> _Task to carry out_
In the data below, one line contains "夏休みも、水曜日は基本的に部活動はお休みになり" and a later one contains "Projecteurs réglables manuellement". Print both, with every line between them, exactly and alone.

Segment Start: Source records

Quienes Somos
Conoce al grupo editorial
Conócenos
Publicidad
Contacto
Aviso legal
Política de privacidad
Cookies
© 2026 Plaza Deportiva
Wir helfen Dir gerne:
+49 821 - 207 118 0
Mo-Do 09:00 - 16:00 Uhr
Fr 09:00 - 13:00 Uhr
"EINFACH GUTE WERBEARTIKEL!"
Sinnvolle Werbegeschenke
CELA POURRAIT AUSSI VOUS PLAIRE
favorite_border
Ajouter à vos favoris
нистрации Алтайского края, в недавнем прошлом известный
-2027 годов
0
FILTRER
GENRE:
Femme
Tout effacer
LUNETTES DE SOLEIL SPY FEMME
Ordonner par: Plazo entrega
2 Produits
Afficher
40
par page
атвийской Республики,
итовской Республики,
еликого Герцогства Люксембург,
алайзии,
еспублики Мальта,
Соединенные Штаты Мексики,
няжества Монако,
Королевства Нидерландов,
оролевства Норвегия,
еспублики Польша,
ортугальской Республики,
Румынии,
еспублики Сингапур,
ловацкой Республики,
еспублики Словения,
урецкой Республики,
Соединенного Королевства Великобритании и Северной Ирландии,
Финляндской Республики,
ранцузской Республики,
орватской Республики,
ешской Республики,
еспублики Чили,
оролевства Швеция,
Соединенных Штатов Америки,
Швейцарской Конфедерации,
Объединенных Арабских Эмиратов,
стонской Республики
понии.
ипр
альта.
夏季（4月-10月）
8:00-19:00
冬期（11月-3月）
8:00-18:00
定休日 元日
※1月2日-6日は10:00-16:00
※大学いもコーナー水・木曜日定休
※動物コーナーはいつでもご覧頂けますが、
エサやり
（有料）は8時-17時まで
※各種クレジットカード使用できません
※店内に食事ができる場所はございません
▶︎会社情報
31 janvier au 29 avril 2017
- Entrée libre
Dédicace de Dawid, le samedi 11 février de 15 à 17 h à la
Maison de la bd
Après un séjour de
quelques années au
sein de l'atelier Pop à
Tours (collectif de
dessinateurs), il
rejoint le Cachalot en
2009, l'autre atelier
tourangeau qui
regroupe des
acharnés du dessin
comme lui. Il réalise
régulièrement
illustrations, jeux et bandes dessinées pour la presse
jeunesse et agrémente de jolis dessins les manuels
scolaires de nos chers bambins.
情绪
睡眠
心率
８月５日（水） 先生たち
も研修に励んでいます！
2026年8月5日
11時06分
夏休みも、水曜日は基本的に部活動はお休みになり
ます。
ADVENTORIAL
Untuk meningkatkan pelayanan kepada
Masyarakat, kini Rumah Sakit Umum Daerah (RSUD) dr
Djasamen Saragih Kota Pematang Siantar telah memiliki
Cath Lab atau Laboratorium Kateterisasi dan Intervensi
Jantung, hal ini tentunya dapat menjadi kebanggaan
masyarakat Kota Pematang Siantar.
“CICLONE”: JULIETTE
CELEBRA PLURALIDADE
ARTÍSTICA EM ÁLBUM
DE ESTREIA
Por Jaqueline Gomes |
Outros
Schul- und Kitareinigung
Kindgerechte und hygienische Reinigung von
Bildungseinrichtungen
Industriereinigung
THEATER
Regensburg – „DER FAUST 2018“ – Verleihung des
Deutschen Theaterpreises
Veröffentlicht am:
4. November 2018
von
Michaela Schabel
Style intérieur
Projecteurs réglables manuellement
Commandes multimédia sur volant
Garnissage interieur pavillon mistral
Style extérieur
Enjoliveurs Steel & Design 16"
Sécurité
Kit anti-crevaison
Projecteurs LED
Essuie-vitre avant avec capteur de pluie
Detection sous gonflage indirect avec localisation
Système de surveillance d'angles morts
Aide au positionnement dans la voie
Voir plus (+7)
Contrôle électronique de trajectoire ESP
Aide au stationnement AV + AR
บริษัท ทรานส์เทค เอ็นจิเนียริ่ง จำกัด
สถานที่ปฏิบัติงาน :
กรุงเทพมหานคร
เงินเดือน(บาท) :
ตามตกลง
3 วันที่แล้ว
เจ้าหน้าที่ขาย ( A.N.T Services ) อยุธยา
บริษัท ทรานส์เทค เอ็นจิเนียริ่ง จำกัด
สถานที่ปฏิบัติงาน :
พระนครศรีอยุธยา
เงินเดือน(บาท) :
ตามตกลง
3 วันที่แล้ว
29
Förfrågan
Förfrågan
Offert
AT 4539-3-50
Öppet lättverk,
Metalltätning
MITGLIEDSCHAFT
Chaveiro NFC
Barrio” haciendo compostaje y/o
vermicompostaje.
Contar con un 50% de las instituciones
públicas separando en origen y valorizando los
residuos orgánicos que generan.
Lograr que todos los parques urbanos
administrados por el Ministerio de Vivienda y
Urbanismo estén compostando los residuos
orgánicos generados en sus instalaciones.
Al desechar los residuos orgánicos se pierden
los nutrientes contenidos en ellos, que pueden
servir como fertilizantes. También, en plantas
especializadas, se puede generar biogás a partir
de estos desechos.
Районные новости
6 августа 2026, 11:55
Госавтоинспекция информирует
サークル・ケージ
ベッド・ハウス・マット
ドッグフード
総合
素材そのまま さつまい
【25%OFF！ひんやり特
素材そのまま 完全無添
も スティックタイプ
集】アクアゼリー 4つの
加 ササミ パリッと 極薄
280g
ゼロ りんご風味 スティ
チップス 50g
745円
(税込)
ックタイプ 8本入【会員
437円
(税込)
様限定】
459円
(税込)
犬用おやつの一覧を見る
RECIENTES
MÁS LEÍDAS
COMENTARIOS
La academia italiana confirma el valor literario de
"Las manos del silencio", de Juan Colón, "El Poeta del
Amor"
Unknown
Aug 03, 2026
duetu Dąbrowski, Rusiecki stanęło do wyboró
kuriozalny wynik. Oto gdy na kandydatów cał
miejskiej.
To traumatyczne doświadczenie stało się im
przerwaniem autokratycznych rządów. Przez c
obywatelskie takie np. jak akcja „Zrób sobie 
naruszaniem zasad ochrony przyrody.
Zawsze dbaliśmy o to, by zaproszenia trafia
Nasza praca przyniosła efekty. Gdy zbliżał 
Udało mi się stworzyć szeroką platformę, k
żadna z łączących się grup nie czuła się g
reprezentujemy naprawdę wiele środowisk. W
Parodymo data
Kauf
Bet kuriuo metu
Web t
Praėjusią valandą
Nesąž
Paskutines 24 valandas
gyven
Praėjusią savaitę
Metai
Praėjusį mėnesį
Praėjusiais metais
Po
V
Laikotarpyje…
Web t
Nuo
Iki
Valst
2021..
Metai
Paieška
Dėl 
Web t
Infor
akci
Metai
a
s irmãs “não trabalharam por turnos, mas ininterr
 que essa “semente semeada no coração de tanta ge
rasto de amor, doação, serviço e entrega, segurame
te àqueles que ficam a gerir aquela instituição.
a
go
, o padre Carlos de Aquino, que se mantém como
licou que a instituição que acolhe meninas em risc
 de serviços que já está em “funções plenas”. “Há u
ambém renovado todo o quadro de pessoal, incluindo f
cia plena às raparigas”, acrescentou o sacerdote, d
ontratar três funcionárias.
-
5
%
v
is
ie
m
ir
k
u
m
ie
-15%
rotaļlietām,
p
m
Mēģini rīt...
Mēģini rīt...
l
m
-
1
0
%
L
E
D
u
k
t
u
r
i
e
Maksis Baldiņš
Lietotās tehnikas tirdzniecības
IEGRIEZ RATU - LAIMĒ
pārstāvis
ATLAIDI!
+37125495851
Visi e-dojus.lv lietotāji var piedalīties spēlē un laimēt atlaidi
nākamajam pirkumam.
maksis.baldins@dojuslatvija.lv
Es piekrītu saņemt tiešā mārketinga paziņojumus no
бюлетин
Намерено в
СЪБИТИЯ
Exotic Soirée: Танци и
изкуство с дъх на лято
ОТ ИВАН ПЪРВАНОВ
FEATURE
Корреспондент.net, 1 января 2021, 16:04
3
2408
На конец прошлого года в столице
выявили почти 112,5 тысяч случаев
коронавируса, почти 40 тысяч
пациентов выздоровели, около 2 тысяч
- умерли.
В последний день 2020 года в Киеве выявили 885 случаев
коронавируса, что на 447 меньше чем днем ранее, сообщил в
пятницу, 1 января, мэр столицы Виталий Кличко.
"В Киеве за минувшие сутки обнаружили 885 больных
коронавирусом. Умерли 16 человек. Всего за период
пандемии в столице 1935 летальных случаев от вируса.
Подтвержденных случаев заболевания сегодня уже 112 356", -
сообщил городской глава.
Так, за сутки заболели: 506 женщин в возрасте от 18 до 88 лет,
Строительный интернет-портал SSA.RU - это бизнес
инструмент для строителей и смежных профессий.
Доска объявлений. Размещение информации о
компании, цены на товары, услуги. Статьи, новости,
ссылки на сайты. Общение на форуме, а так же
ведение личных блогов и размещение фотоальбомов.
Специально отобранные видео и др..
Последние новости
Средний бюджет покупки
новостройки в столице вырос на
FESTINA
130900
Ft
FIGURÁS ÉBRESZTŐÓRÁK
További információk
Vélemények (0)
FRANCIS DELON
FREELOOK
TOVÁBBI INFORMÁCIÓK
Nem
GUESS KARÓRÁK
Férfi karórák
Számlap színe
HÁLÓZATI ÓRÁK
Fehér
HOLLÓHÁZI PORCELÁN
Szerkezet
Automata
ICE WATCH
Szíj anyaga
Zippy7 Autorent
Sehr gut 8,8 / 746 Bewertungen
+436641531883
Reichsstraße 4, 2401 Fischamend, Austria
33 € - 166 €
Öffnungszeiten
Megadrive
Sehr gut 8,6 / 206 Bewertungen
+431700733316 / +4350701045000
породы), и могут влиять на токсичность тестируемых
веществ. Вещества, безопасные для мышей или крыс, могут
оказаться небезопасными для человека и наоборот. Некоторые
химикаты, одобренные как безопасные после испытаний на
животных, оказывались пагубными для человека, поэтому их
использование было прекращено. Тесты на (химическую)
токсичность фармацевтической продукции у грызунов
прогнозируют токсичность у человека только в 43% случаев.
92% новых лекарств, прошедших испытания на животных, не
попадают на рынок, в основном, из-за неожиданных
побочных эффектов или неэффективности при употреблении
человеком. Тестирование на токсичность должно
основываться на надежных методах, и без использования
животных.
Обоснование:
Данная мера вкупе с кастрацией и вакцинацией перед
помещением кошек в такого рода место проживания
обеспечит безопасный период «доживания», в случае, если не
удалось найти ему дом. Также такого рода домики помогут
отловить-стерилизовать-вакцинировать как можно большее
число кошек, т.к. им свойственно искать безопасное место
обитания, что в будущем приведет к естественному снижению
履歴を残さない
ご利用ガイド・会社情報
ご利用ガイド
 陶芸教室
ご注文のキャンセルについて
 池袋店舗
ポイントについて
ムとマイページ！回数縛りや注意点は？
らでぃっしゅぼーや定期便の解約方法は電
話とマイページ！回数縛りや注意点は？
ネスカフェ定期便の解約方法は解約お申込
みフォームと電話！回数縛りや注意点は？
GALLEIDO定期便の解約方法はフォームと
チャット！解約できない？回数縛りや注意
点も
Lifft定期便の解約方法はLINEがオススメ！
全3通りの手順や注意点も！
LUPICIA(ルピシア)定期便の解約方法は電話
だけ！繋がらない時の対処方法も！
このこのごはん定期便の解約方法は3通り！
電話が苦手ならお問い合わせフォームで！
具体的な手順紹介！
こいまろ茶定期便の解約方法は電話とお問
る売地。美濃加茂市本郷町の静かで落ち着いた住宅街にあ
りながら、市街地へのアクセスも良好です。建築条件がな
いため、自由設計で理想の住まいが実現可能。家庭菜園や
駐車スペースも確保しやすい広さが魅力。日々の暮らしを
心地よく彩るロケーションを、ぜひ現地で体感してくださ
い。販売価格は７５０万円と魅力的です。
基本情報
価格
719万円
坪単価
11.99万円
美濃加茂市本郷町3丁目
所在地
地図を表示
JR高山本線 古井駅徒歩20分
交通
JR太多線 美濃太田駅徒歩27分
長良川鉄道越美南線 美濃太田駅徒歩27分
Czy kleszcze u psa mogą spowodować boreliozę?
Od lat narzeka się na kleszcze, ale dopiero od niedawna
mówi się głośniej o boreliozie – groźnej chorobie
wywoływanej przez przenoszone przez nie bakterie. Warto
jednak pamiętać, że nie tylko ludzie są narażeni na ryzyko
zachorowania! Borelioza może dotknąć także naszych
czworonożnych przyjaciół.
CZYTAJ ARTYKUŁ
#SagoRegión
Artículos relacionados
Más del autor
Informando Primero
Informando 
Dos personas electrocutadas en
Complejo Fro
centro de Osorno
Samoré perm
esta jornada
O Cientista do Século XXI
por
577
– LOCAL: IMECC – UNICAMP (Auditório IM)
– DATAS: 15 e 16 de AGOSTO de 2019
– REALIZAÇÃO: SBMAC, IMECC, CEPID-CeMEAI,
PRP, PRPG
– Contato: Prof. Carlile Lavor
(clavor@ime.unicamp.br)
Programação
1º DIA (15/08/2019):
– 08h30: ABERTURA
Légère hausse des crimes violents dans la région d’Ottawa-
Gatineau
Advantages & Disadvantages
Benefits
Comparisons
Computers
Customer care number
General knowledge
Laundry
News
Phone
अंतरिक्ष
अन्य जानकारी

Segment End: Source records

> _Answer section_
夏休みも、水曜日は基本的に部活動はお休みになり
ます。
ADVENTORIAL
Untuk meningkatkan pelayanan kepada
Masyarakat, kini Rumah Sakit Umum Daerah (RSUD) dr
Djasamen Saragih Kota Pematang Siantar telah memiliki
Cath Lab atau Laboratorium Kateterisasi dan Intervensi
Jantung, hal ini tentunya dapat menjadi kebanggaan
masyarakat Kota Pematang Siantar.
“CICLONE”: JULIETTE
CELEBRA PLURALIDADE
ARTÍSTICA EM ÁLBUM
DE ESTREIA
Por Jaqueline Gomes |
Outros
Schul- und Kitareinigung
Kindgerechte und hygienische Reinigung von
Bildungseinrichtungen
Industriereinigung
THEATER
Regensburg – „DER FAUST 2018“ – Verleihung des
Deutschen Theaterpreises
Veröffentlicht am:
4. November 2018
von
Michaela Schabel
Style intérieur
Projecteurs réglables manuellement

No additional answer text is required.